** DATA LISTING **
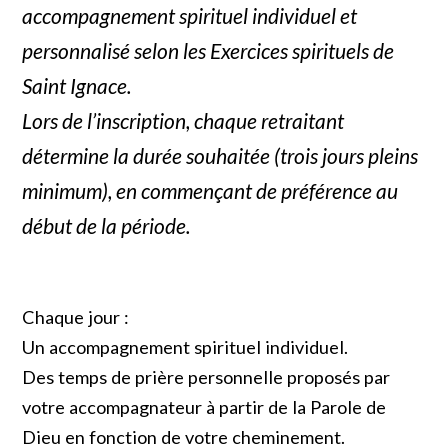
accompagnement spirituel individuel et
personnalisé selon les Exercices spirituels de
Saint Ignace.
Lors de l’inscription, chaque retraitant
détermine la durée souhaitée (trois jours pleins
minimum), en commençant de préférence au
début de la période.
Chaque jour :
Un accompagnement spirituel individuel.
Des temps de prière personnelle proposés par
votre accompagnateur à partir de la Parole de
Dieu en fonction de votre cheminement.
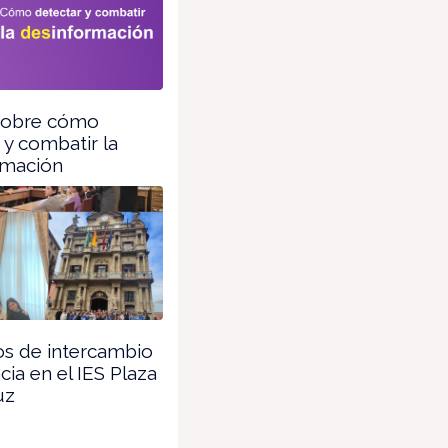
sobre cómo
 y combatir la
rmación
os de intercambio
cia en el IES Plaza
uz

---

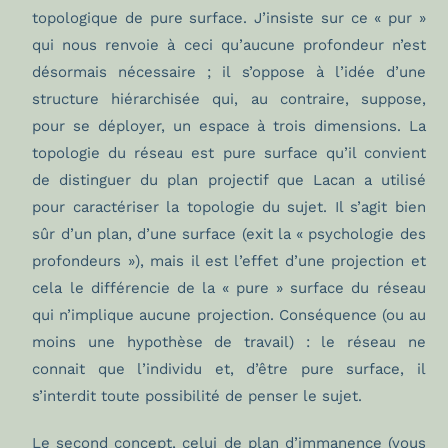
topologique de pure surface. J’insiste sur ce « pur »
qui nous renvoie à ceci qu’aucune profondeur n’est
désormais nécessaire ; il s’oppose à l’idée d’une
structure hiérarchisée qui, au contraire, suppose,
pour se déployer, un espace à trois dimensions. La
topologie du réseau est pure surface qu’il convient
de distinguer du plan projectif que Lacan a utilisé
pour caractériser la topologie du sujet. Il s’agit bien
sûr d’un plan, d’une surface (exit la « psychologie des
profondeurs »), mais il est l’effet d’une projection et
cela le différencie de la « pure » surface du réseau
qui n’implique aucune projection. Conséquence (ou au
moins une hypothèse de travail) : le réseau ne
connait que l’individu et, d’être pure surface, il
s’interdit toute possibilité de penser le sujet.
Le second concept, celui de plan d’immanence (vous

** WHAT TO PRODUCE **
Each line above that contains the word "accompagnement" must be copied.

** ANSWER TO THIS PROBLEM **
accompagnement spirituel individuel et
Un accompagnement spirituel individuel.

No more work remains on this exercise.